Death in the White City

WE LIVE IN A FRACTURED ERA.

The strong growth of the United States economy has been accompanied in recent years by a sharp increase in gun sales and the national homicide rate. In fact, the United States has one of the highest homicide rates of any developed country, and murder rates are spiking in many major cities nationwide, including Chicago. How can we focus on mixed-use development, on the intersection of commercial and public values, when we cannot protect our most precious resource—human life? How do we address violence? What role can architecture play in reflecting and shaping society?

Chicago’s first global statement via architecture occurred at the Columbian Exposition of 1893. The White City inspired the City Beautiful movement and demonstrated American advancements in technology, culture and standard of living, positioning the United States as a world power. However, the World’s Fair and its weapons exhibits did not anticipate the industrialization of violence.
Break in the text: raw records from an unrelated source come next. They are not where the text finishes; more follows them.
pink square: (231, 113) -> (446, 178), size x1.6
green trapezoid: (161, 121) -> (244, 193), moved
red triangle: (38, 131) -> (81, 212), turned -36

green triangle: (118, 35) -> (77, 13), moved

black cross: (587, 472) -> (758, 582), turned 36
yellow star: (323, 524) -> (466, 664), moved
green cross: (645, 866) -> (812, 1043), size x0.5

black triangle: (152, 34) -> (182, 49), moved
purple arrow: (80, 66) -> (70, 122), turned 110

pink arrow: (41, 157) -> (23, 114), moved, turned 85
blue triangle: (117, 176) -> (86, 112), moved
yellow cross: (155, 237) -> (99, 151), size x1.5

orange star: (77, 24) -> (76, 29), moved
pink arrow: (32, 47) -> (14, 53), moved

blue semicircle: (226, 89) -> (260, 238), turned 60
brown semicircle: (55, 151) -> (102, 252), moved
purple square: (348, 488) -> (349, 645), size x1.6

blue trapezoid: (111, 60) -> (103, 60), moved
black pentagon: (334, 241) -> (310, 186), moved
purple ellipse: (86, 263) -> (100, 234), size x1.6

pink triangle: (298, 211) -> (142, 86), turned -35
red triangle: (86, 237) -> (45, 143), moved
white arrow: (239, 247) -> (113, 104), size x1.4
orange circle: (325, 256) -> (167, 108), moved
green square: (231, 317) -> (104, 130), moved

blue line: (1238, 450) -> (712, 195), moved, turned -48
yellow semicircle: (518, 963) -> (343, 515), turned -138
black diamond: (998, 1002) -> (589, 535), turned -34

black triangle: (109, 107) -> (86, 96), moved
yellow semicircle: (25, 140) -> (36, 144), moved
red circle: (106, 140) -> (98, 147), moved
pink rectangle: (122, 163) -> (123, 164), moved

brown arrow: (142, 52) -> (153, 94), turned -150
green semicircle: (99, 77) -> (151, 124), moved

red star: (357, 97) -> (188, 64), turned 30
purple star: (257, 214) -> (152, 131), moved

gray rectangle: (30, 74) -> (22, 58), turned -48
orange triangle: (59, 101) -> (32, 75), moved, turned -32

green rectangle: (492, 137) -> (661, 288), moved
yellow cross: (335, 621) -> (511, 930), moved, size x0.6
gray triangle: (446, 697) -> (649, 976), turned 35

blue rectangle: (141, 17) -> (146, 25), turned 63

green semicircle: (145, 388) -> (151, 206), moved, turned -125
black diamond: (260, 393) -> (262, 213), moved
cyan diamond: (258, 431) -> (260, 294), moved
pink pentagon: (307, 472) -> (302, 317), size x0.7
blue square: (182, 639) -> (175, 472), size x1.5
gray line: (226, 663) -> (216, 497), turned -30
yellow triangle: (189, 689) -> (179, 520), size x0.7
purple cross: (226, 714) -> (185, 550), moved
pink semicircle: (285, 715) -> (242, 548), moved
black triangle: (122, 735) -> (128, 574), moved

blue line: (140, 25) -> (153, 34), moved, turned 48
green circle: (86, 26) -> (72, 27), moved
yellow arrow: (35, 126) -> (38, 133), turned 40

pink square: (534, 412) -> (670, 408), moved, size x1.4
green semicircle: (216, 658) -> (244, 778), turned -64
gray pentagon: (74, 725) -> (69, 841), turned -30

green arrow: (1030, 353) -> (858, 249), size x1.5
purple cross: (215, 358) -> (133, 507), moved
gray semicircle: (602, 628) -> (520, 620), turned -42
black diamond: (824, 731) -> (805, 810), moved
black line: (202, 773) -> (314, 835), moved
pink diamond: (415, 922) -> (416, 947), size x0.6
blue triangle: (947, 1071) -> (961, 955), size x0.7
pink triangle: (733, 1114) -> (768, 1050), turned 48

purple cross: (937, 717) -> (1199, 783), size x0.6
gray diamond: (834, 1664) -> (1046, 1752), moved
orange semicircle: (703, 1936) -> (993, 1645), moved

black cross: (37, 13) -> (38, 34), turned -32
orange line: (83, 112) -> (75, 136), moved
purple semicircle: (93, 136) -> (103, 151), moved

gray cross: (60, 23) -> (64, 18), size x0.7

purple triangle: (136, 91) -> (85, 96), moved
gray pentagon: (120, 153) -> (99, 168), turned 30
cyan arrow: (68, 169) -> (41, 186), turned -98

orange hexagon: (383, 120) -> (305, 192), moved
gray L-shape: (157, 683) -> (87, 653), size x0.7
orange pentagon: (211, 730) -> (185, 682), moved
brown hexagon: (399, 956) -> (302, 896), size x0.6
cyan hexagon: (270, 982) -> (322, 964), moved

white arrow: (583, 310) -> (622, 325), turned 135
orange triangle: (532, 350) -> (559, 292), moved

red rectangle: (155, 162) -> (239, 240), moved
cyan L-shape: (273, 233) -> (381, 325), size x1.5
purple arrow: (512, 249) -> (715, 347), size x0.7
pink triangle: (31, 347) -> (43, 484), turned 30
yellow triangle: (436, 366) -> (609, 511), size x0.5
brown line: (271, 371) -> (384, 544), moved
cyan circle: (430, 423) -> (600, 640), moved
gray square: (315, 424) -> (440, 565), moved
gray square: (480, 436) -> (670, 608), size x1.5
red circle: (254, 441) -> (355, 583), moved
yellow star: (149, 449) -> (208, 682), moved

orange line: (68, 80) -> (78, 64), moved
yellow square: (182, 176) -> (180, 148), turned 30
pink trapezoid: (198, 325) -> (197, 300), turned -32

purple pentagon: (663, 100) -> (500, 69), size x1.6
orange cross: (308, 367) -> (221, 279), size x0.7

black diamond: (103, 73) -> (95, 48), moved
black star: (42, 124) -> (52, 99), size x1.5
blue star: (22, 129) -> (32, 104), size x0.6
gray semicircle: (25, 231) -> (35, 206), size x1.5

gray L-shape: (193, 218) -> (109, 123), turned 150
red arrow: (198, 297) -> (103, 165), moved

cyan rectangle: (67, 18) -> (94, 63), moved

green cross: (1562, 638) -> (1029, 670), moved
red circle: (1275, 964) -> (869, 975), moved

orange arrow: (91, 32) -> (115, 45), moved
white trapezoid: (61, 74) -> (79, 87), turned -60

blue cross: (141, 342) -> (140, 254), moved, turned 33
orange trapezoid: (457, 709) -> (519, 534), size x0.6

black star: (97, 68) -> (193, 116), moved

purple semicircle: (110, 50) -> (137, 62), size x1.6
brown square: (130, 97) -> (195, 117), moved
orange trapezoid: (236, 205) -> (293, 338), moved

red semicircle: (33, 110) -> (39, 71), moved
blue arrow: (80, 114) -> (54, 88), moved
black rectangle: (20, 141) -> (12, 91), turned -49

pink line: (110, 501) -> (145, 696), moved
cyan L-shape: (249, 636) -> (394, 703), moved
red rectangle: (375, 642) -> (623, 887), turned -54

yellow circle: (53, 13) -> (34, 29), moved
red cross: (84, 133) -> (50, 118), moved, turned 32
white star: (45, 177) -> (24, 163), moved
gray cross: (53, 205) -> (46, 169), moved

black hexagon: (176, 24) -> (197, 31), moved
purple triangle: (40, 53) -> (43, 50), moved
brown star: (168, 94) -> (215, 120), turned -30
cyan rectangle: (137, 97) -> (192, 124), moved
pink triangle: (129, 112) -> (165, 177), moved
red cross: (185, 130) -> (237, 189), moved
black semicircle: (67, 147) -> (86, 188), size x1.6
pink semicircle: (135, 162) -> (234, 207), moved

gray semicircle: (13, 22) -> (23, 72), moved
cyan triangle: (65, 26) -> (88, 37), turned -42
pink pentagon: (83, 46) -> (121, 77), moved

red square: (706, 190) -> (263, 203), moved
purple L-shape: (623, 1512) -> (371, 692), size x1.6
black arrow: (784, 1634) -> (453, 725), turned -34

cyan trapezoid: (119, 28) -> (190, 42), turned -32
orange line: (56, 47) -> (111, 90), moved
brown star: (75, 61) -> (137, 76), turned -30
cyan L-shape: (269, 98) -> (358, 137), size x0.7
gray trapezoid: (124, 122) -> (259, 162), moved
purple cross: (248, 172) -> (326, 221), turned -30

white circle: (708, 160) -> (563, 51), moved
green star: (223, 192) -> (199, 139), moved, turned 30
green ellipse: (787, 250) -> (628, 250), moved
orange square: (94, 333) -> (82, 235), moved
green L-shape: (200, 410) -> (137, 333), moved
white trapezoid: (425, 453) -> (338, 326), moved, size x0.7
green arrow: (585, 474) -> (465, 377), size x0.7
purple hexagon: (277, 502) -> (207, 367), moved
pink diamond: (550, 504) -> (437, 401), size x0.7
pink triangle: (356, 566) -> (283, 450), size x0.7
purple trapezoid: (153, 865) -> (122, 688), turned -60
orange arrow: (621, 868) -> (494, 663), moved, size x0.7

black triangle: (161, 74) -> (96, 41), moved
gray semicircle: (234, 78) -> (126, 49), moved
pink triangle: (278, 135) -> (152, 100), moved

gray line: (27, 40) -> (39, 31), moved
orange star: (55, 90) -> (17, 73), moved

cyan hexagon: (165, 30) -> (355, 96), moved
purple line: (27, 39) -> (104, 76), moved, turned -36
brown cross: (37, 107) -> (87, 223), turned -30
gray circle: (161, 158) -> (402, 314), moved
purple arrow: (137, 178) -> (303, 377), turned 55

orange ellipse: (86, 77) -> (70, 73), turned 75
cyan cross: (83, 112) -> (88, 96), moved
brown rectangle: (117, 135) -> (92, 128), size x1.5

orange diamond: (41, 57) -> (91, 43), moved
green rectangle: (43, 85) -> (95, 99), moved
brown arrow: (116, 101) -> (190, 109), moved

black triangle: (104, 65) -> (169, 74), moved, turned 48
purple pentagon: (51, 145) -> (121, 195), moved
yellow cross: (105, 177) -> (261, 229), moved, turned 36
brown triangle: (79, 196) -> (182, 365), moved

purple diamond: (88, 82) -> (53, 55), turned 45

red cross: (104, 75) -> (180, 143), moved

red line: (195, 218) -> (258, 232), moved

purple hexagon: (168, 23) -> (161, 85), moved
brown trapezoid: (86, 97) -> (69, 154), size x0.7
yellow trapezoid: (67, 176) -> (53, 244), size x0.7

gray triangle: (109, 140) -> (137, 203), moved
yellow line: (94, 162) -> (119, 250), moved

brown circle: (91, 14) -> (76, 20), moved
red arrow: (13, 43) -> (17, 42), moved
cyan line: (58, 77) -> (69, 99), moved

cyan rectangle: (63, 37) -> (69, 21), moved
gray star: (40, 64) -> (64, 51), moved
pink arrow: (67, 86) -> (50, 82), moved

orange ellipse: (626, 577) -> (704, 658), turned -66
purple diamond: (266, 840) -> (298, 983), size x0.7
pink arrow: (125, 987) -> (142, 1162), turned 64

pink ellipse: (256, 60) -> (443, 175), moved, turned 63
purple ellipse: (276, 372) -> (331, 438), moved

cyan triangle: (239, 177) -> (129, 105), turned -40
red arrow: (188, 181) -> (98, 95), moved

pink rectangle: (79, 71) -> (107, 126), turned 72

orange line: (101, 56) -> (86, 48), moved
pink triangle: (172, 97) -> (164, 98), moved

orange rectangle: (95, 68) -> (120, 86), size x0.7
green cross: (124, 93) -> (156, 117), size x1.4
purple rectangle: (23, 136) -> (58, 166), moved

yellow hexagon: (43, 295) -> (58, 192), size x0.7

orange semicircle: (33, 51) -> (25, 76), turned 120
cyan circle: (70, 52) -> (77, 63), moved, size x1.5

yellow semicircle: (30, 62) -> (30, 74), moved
Death in the White City seeks to achieve similarly noble goals of that world’s fair but by utilizing a deliberate, uncomfortable language tailored to exhibiting the scale of our most pressing, destructive problem. The centrally-located site rips into an OPEN WOUND, a necropolis in the heart of the metropolis, showcasing the homicide problem and its aftermath. Furrows planted with Chicago’s murder victims form the Garden of Tragedy. Chicago’s vena cava, the river, is choked down as it enters the site before releasing into Tears of the City, a dramatic reflecting pool highlighting the tension between reality (Center of Violence) and hope (Center for Community Action).

The Center of Violence, anchored to the ground by the burden of its contents, handles all aspects of death including a mausoleum, spaces for memorializing and coping, a trauma center, and a morgue. Five prisms symbolizing the five stages of grieving view out over the Garden. A digital cemetery provides permanence for victims from across the nation, winding skyward toward the Center for Community Action. The Center for Community Action, an uplifting beacon for the city, is everything the Center of Violence is not. It is tall, more celestial than earthen, and highly transparent. Located in the South Side, the Center for Action optimistically houses active responses to violence including headquarters for grassroots organizations like the Coalition to Stop Gun Violence, facilities to house, educate, serve and protect youth, and more.

Death in the White City would be terrible to build, a MONUMENT TO A TIME THAT SHOULD NOT EXIST. The Garden of Tragedy will be overseeded in less than a century at Chicago’s current homicide rate, but it does not have to be this way. WE DO NOT WANT IT TO BE THIS WAY. Instead, nurture life. Value life. Protect life. And let the open wound heal into a beautiful scar, a reminder of a painful past that we have since overcome. Let Chicago’s heart be filled not with a cemetery but a vibrant park, not with tears but laughter, not with shattered dreams but bright possibilities.